Microsoft Tuesday unveiled a prototype computer, Sphere, at the Microsoft Research Faculty Summit 2008 in Redmond, Washington. Sphere is composed of a large spherical screen atop an infrared projector. The projector projects images onto the screen, while at the same time allowing multi-touch manipulation of the images, so that it can be used by several users at once. Sphere uses a special algorithm to show images without distortion, as they would look on a flat
Microsoft envisions a future where interactive surfaces populate our surroundings. "I believe what we are seeing is the emergence of various kinds of interactive surfaces," said Sphere developer Hrvoje Benko. "This is one surface that might be serving a particular purpose, but it should probably live in an ecosystem of other surfaces. So what's really interesting to us is what kinds of interactive surfaces we can make, how well we can make them, and how people interact with them -- how they are used."
Commenting on Sphere, Dan Olds, principal analyst of the Gabriel Consulting group, said, "[t]his type of experimentation and exploration is important because it advances the industry mindset past the static idea that computers are boxy things, monitors are rectangles, and you always use a keyboard and mouse to work it."
Benko said the project was developed to “explore collaborative actions, with multiple people around it.” Sphere’s shape, while unorthodox, could definitely facilitate group work, as several people can manipulate the same computer simultaneously.
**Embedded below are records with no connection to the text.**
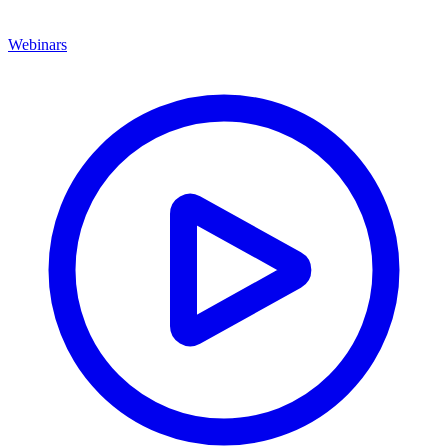
Webinars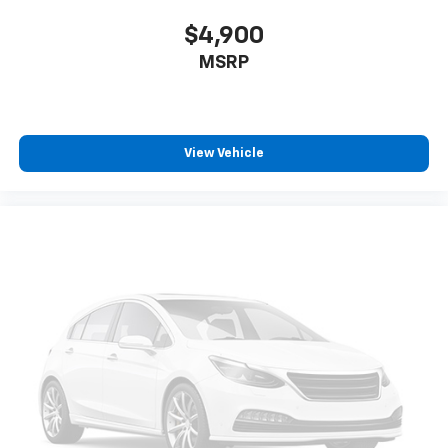
$4,900
MSRP
View Vehicle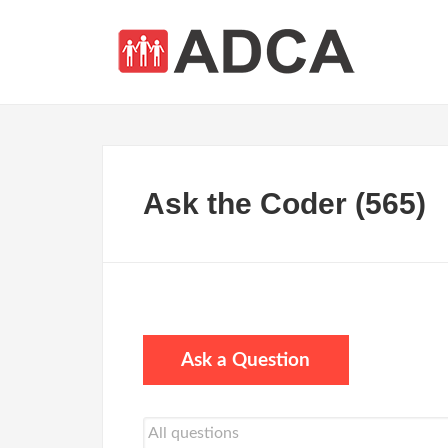
Ask the Coder (565)
Ask a Question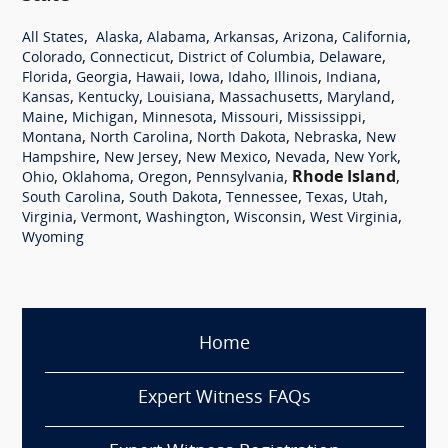
,
,
,
,
,
,
All States
Alaska
Alabama
Arkansas
Arizona
California
,
,
,
,
Colorado
Connecticut
District of Columbia
Delaware
,
,
,
,
,
,
,
Florida
Georgia
Hawaii
Iowa
Idaho
Illinois
Indiana
,
,
,
,
,
Kansas
Kentucky
Louisiana
Massachusetts
Maryland
,
,
,
,
,
Maine
Michigan
Minnesota
Missouri
Mississippi
,
,
,
,
Montana
North Carolina
North Dakota
Nebraska
New
,
,
,
,
,
Hampshire
New Jersey
New Mexico
Nevada
New York
,
,
,
,
Rhode Island
,
Ohio
Oklahoma
Oregon
Pennsylvania
,
,
,
,
,
South Carolina
South Dakota
Tennessee
Texas
Utah
,
,
,
,
,
Virginia
Vermont
Washington
Wisconsin
West Virginia
Wyoming
Home
Expert Witness FAQs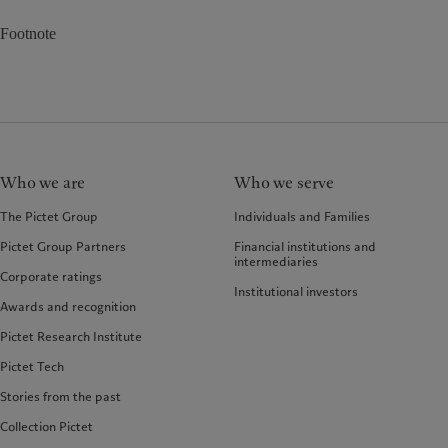
Footnote
Who we are
Who we serve
The Pictet Group
Individuals and Families
Pictet Group Partners
Financial institutions and
intermediaries
Corporate ratings
Institutional investors
Awards and recognition
Pictet Research Institute
Pictet Tech
Stories from the past
Collection Pictet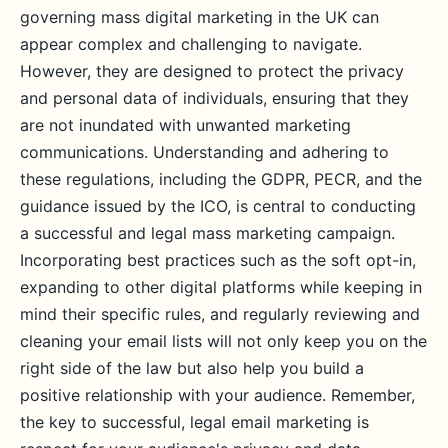
governing mass digital marketing in the UK can
appear complex and challenging to navigate.
However, they are designed to protect the privacy
and personal data of individuals, ensuring that they
are not inundated with unwanted marketing
communications. Understanding and adhering to
these regulations, including the GDPR, PECR, and the
guidance issued by the ICO, is central to conducting
a successful and legal mass marketing campaign.
Incorporating best practices such as the soft opt-in,
expanding to other digital platforms while keeping in
mind their specific rules, and regularly reviewing and
cleaning your email lists will not only keep you on the
right side of the law but also help you build a
positive relationship with your audience. Remember,
the key to successful, legal email marketing is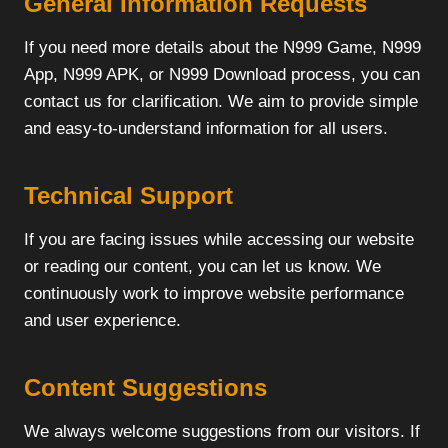
General Information Requests
If you need more details about the N999 Game, N999
App, N999 APK, or N999 Download process, you can
contact us for clarification. We aim to provide simple
and easy-to-understand information for all users.
Technical Support
If you are facing issues while accessing our website
or reading our content, you can let us know. We
continuously work to improve website performance
and user experience.
Content Suggestions
We always welcome suggestions from our visitors. If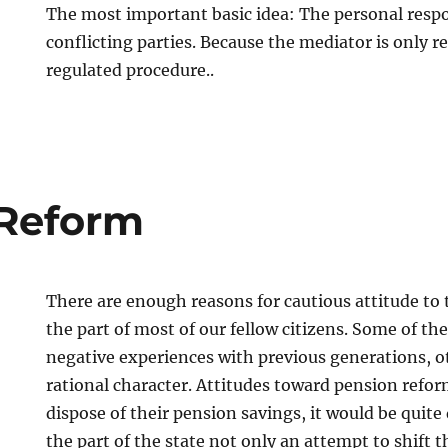
The most important basic idea: The personal respon
conflicting parties. Because the mediator is only r
regulated procedure..
 Reform
There are enough reasons for cautious attitude to
the part of most of our fellow citizens. Some of t
negative experiences with previous generations, o
rational character. Attitudes toward pension reform
dispose of their pension savings, it would be quite 
the part of the state not only an attempt to shift t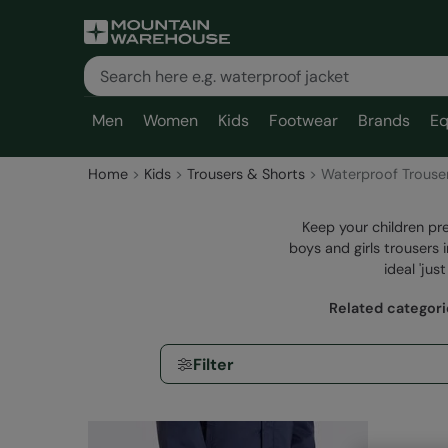
Men
Women
Kids
Footwear
Brands
Eq
Home
Kids
Trousers & Shorts
Waterproof Trouse
Keep your children pre
boys and girls trousers 
ideal 'jus
Related categor
Filter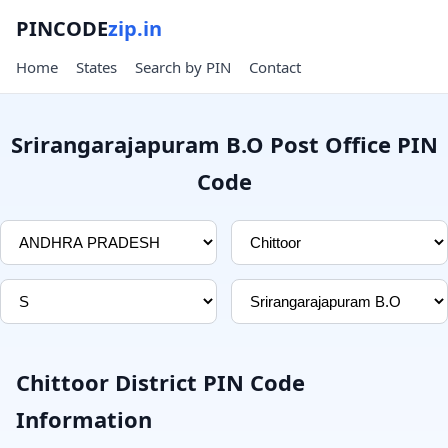
PINCODE
zip.in
Home
States
Search by PIN
Contact
Srirangarajapuram B.O Post Office PIN
Code
Chittoor District PIN Code
Information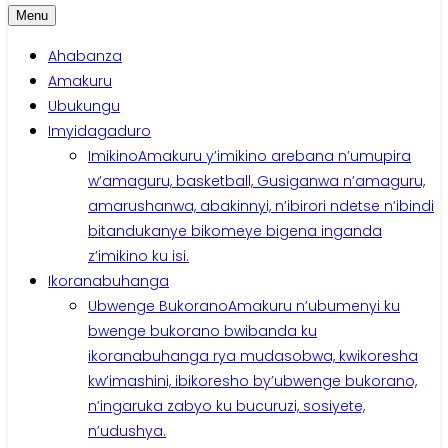
Menu
Ahabanza
Amakuru
Ubukungu
Imyidagaduro
Imikino
Amakuru y’imikino arebana n’umupira
w’amaguru, basketball, Gusiganwa n’amaguru,
amarushanwa, abakinnyi, n’ibirori ndetse n’ibindi
bitandukanye bikomeye bigena inganda
z’imikino ku isi.
Ikoranabuhanga
Ubwenge Bukorano
Amakuru n’ubumenyi ku
bwenge bukorano bwibanda ku
ikoranabuhanga rya mudasobwa, kwikoresha
kw’imashini, ibikoresho by’ubwenge bukorano,
n’ingaruka zabyo ku bucuruzi, sosiyete,
n’udushya.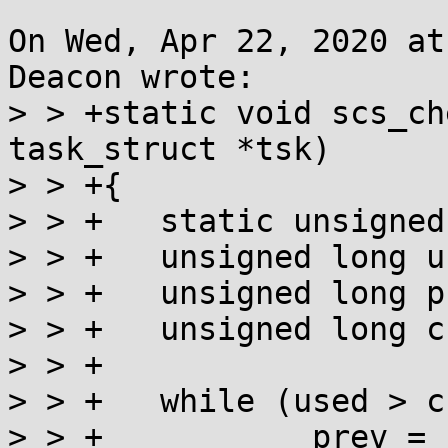
On Wed, Apr 22, 2020 at
Deacon wrote:

> > +static void scs_ch
task_struct *tsk)

> > +{

> > +	static unsigned long highest;

> > +	unsigned long used = __scs_used(tsk);

> > +	unsigned long prev;

> > +	unsigned long curr = highest;

> > +

> > +	while (used > curr) {

> > +		prev = cmpxchg(&highest, curr, 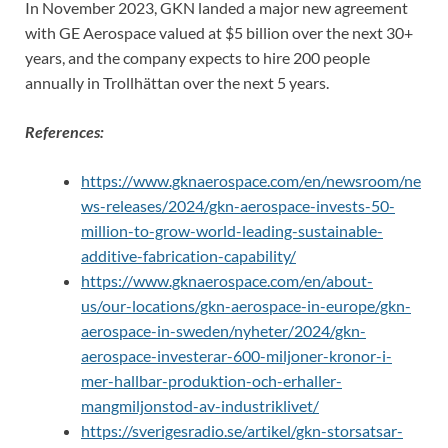
In November 2023, GKN landed a major new agreement
with GE Aerospace valued at $5 billion over the next 30+
years, and the company expects to hire 200 people
annually in Trollhättan over the next 5 years.
References:
https://www.gknaerospace.com/en/newsroom/ne
ws-releases/2024/gkn-aerospace-invests-50-
million-to-grow-world-leading-sustainable-
additive-fabrication-capability/
https://www.gknaerospace.com/en/about-
us/our-locations/gkn-aerospace-in-europe/gkn-
aerospace-in-sweden/nyheter/2024/gkn-
aerospace-investerar-600-miljoner-kronor-i-
mer-hallbar-produktion-och-erhaller-
mangmiljonstod-av-industriklivet/
https://sverigesradio.se/artikel/gkn-storsatsar-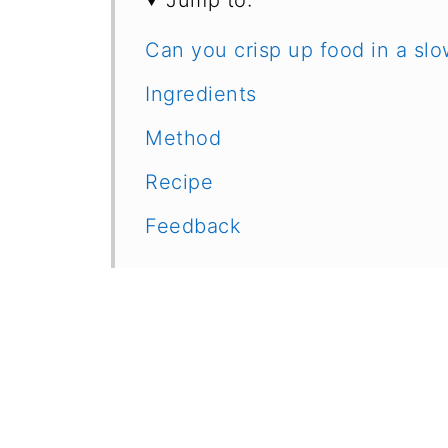
Jump to:
Can you crisp up food in a sl
Ingredients
Method
Recipe
Feedback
With many companies developing interactive surfaces, and the insane popularity of the iPhone, we should see many more interactive surfaces soon. Microsoft predicts that it will have surface-touch technology in PCs, cell phones, desks, kitchen counters and walls in the next five to ten years. An early example of this kind of technology in use, the interactive floor at San Francisco’s Westfield Mall, is already a huge hit with kids.